═══ Data shown

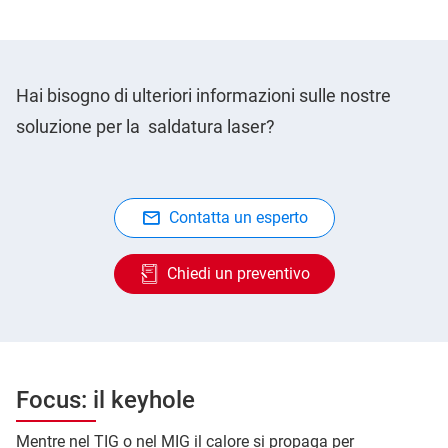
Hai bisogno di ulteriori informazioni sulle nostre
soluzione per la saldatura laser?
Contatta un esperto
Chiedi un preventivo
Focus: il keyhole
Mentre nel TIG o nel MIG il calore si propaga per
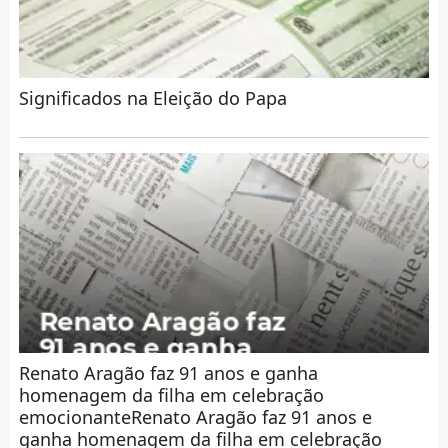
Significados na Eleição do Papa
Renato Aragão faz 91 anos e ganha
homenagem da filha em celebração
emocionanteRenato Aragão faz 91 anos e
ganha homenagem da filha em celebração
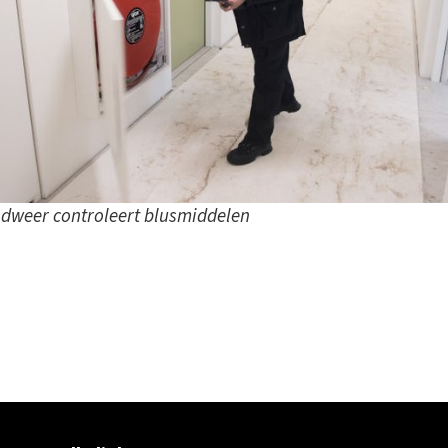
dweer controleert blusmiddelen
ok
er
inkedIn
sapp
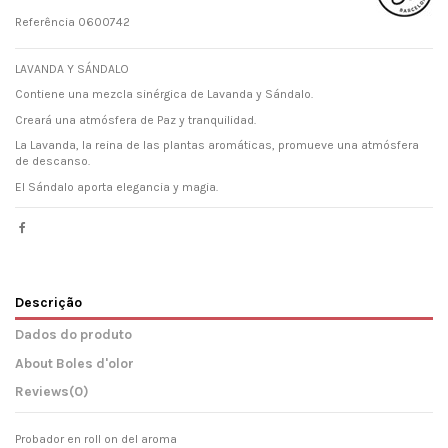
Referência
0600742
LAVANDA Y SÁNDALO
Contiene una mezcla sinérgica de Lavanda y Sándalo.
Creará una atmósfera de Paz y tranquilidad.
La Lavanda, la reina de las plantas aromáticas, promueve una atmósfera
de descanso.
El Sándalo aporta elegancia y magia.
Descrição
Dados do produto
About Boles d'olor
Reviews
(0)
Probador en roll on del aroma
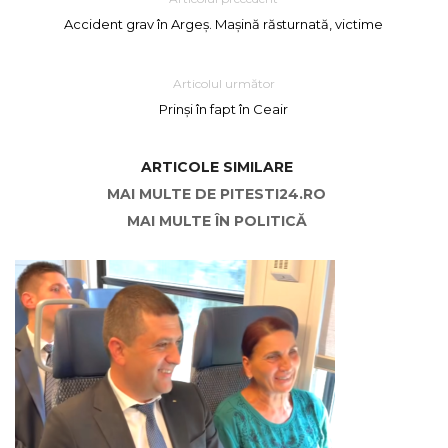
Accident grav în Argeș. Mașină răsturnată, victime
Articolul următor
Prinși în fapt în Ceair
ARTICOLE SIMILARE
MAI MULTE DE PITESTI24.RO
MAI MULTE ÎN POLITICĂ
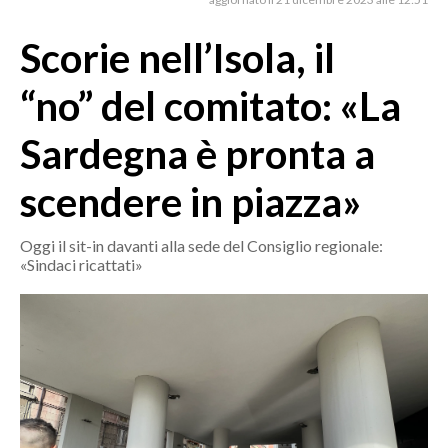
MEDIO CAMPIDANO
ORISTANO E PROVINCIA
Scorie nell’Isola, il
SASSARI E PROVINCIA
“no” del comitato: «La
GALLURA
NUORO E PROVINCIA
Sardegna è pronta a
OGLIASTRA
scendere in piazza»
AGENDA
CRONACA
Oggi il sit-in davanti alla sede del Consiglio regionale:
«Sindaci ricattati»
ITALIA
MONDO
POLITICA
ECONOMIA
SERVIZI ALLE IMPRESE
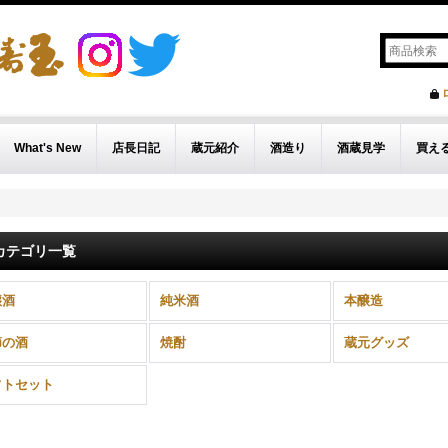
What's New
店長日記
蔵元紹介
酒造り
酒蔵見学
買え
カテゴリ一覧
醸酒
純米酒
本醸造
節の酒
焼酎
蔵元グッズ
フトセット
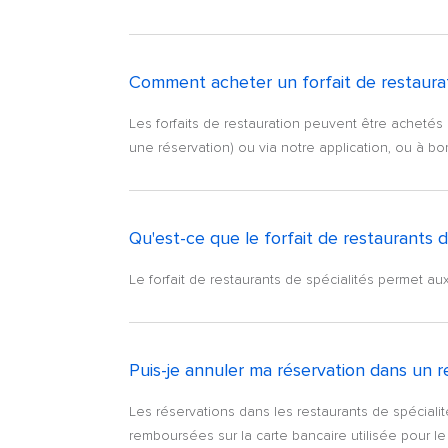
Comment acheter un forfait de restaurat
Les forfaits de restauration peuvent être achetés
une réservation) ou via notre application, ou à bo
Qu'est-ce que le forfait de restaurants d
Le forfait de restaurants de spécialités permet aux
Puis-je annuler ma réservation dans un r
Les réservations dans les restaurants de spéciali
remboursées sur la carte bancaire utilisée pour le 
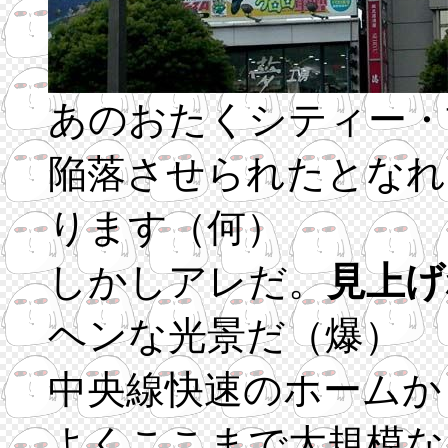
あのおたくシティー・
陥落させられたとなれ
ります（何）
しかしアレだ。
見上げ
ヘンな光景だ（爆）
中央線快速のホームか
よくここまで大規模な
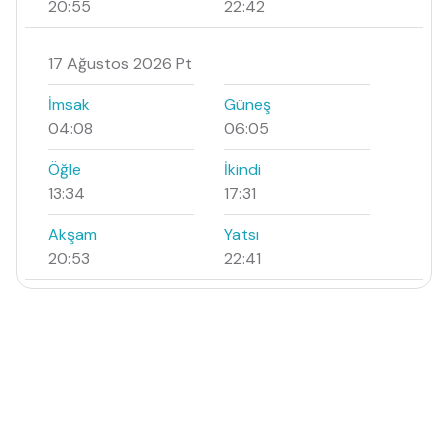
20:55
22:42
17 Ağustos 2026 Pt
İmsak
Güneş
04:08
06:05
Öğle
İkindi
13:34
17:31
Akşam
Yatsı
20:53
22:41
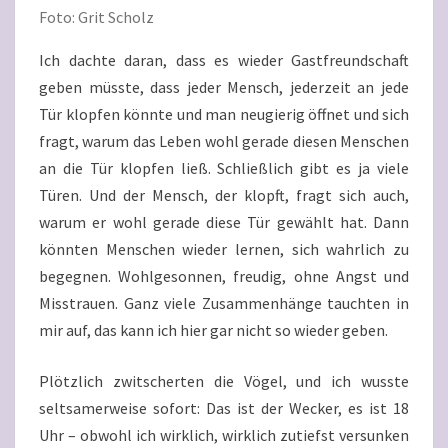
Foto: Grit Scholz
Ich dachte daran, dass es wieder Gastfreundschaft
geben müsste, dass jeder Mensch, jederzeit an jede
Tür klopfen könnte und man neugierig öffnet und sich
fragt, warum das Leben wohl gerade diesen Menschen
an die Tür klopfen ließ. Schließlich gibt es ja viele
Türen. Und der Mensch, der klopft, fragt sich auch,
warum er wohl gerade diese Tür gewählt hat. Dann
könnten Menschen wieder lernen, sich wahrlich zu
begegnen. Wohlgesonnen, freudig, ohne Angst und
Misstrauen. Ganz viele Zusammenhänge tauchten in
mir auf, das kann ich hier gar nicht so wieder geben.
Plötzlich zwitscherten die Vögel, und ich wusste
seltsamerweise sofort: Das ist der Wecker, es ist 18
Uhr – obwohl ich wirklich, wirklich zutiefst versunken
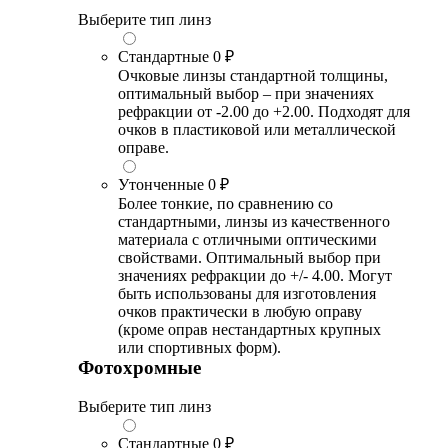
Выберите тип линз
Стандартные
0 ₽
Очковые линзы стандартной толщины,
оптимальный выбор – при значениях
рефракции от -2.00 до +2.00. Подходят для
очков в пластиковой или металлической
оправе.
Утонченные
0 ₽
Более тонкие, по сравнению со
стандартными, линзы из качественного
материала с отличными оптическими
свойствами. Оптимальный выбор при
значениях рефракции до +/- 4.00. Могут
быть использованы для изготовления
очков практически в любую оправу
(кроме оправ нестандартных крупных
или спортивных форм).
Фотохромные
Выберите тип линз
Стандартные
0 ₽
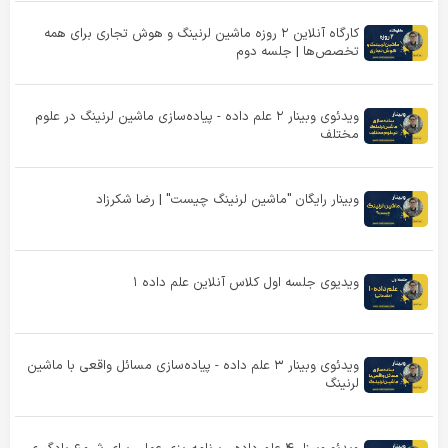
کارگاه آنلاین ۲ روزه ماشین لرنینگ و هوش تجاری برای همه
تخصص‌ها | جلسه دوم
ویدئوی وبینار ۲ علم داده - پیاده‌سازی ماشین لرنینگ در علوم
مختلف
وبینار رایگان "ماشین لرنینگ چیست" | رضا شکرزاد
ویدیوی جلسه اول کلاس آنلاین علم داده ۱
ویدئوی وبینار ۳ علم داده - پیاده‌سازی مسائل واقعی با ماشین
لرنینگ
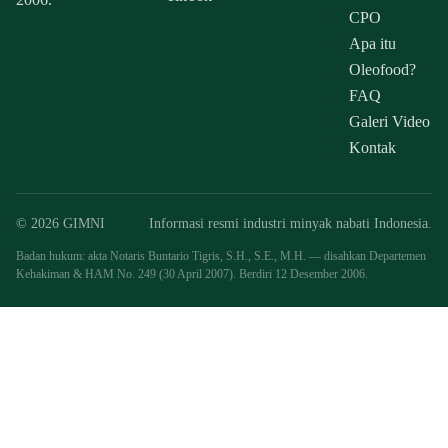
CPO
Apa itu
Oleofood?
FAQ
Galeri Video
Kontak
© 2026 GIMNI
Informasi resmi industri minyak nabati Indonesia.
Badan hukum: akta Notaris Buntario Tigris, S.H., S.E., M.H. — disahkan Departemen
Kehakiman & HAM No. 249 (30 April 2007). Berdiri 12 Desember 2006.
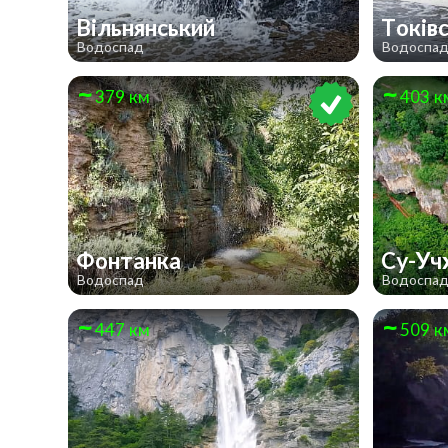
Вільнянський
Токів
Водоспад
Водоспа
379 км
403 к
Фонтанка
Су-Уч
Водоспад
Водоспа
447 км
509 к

══════

• **Problem description**: An exact copy is needed of the stretch above that opens with the line containing "MAI MULTE ÎN POLITICĂ" and closes with the line containing "Tür klopfen könnte"; the pictures are not part of it.

• **Exercise solution**:
MAI MULTE ÎN POLITICĂ
MEDIO CAMPIDANO
ORISTANO E PROVINCIA
Scorie nell’Isola, il
SASSARI E PROVINCIA
“no” del comitato: «La
GALLURA
NUORO E PROVINCIA
Sardegna è pronta a
OGLIASTRA
scendere in piazza»
AGENDA
CRONACA
Oggi il sit-in davanti alla sede del Consiglio regionale:
«Sindaci ricattati»
ITALIA
MONDO
POLITICA
ECONOMIA
SERVIZI ALLE IMPRESE
What's New
店長日記
蔵元紹介
酒造り
酒蔵見学
買え
カテゴリ一覧
醸酒
純米酒
本醸造
節の酒
焼酎
蔵元グッズ
フトセット
Comment acheter un forfait de restaurat
Les forfaits de restauration peuvent être achetés
une réservation) ou via notre application, ou à bo
Qu'est-ce que le forfait de restaurants d
Le forfait de restaurants de spécialités permet aux
Puis-je annuler ma réservation dans un r
Les réservations dans les restaurants de spéciali
remboursées sur la carte bancaire utilisée pour le 
あのおたくシティー・
陥落させられたとなれ
ります（何）
しかしアレだ。
見上げ
ヘンな光景だ（爆）
中央線快速のホームか
よくここまで大規模な
20:55
22:42
17 Ağustos 2026 Pt
İmsak
Güneş
04:08
06:05
Öğle
İkindi
13:34
17:31
Akşam
Yatsı
20:53
22:41
Foto: Grit Scholz
Ich dachte daran, dass es wieder Gastfreundschaft
geben müsste, dass jeder Mensch, jederzeit an jede
Tür klopfen könnte und man neugierig öffnet und sich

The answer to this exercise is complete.